Key contribution of AI in the creation of a next-generation battery roadmap [120]. (Figure reprinted with permission.)

It should be noted that collaboration between academia, scientific research organizations, and businesses to expand the supply chain of Na-ion batteries both upstream and downstream is essential at this stage to enhance the overall competitiveness of the industry and facilitate wholesome and sustainable growth [121,122]. The most important thing to keep in mind is that extensive experience in the production of Li-ion batteries on an industrial scale will probably lead the way for Na-ion systems and hence the commercialization path for Na-ion batteries appears to be relatively straightforward.

6. Concluding remarks

This review provides a summary of Na-ion batteries, their main components, and recent developments. It highlights the need for novel battery materials and their significance in advancing Na-ion batteries for future generations. Research strategies focused on innovative functional materials will undoubtedly push the boundaries of cost, cycling stability, energy and power density, and safety, to meet the anticipated rapid expansion in energy storage demand for grid energy systems and transportation.

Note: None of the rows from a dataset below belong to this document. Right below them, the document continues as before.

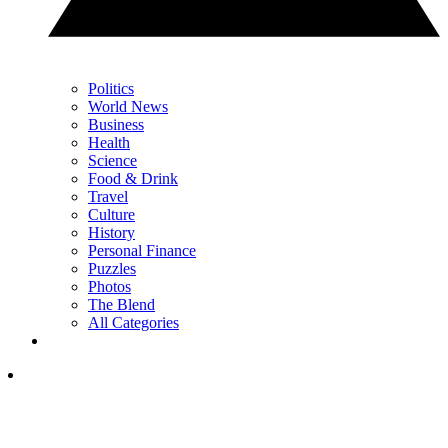
Politics
World News
Business
Health
Science
Food & Drink
Travel
Culture
History
Personal Finance
Puzzles
Photos
The Blend
All Categories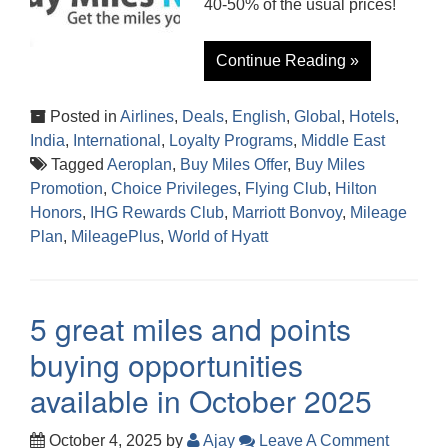
40-50% of the usual prices!
Continue Reading »
Posted in
Airlines
,
Deals
,
English
,
Global
,
Hotels
,
India
,
International
,
Loyalty Programs
,
Middle East
Tagged
Aeroplan
,
Buy Miles Offer
,
Buy Miles
Promotion
,
Choice Privileges
,
Flying Club
,
Hilton
Honors
,
IHG Rewards Club
,
Marriott Bonvoy
,
Mileage
Plan
,
MileagePlus
,
World of Hyatt
5 great miles and points
buying opportunities
available in October 2025
October 4, 2025
by
Ajay
Leave A Comment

One of the most significant yet challenging issues is the selection, development, and production of commercially viable electrodes, electrolytes, and other essential components for designing effective cells, despite the substantial achievements already made. Importantly, Na-ion technology can leverage the advancements accomplished with Li-ion technology, which has the potential to accelerate process integration.

However, more focused research is critically needed for these next-generation systems due to the lack of fundamental knowledge regarding the electrochemical cell chemistry of Na-ion systems. In addition to advancing scientific understanding of battery performance, there is an urgent need to develop feasible manufacturing processes by leveraging insights gained from Li-ion production experience to effectively adapt to market demands.